Defeated generals are sent home in disgrace, but it is most unusual to dismiss victorious ones. Whatever the future may hold for Kosovo--and it looks rather grim at present--there is no doubt that NATO's war against Serbia ended in victory. Nor is it in doubt that its military commander, Gen. Wesley K. Clark, was very much the victorious general of that war.
So why was Clark fired? The official answer is that he wasn't fired at all, but merely asked to accommodate his successor at NATO, Gen. Joseph W. Ralston, by stepping aside a bit early. That is all very plausible except that any four-star general can be parked in a special assignment while awaiting a new command. Because Ralston is especially well-liked, nobody would have objected to the exception.

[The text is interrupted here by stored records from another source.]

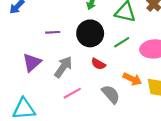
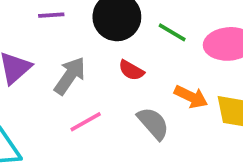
green line: (122, 42) -> (172, 32), turned 63

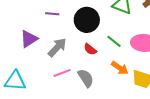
green line: (172, 32) -> (114, 41), moved
gray semicircle: (153, 123) -> (86, 78), moved

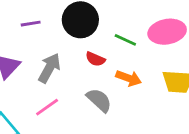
orange arrow: (120, 68) -> (129, 78), moved
pink line: (62, 73) -> (47, 107), moved

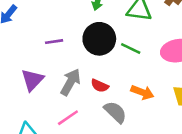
green line: (125, 40) -> (131, 48), moved
red semicircle: (95, 59) -> (100, 86), moved

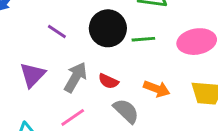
purple line: (54, 42) -> (57, 32), turned 42
green line: (131, 48) -> (143, 39), turned -30

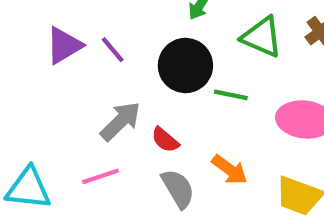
purple triangle: (32, 75) -> (64, 45), moved

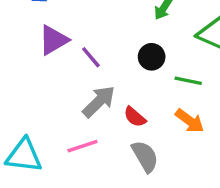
purple line: (113, 50) -> (91, 57), moved
black circle: (185, 66) -> (152, 57), size x0.6
orange arrow: (230, 170) -> (190, 121), moved

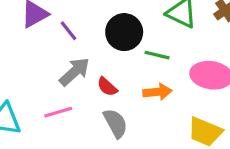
black circle: (152, 57) -> (124, 32), size x1.5
orange arrow: (190, 121) -> (157, 92), turned -44

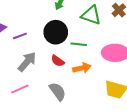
purple line: (68, 31) -> (20, 36), turned -64
red semicircle: (107, 87) -> (58, 61), moved

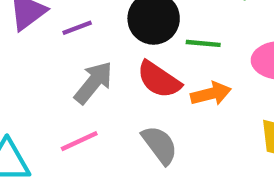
red semicircle: (58, 61) -> (159, 80), size x1.5

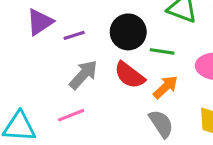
orange arrow: (211, 94) -> (166, 87), turned -32
gray semicircle: (160, 145) -> (161, 124), moved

So why was Clark fired? There were the usual tactical disagreements inevitable in any war, as well as a typical clash of perspectives between the commander in charge of a regional war who wanted all possible forces and the Pentagon chiefs who must also worry about all the other potential wars around the globe. That is all very normal and has happened many times before.
A Bigger Issue
Yet the implication that Clark was fired because of normal disagreements between the center and the periphery, between the Pentagon and a regional commander, is utterly misleading. Something much bigger was at work: Clark was caught in the middle of an extremely muddled and controverted transition between two forms of warfare.
One is very familiar, because the entire structure of the U.S. armed forces is built on it: classic war, fought by Army infantry, Marines storming ashore, armored forces, artillery, attack helicopters, fighter-bombers that dive low to attack the enemy, as well as strike aircraft and bombers that operate more safely with stand-off weapons, and the entire panoply of naval forces of course. That is what the U.S. Defense budget purchases--both equipment that may last 30 years and the training and operating "readiness" that must be bought afresh every day, like cut flowers.
To fight classic war, both equipment and readiness are certainly needed, but so is a willingness to accept casualties. Without that, the Pentagon with its 13 Army and Marine divisions resembles a man with 13 luxurious cars and one gallon of gasoline. Blood has become the limiting factor on the conduct of war, not arms or ammunition.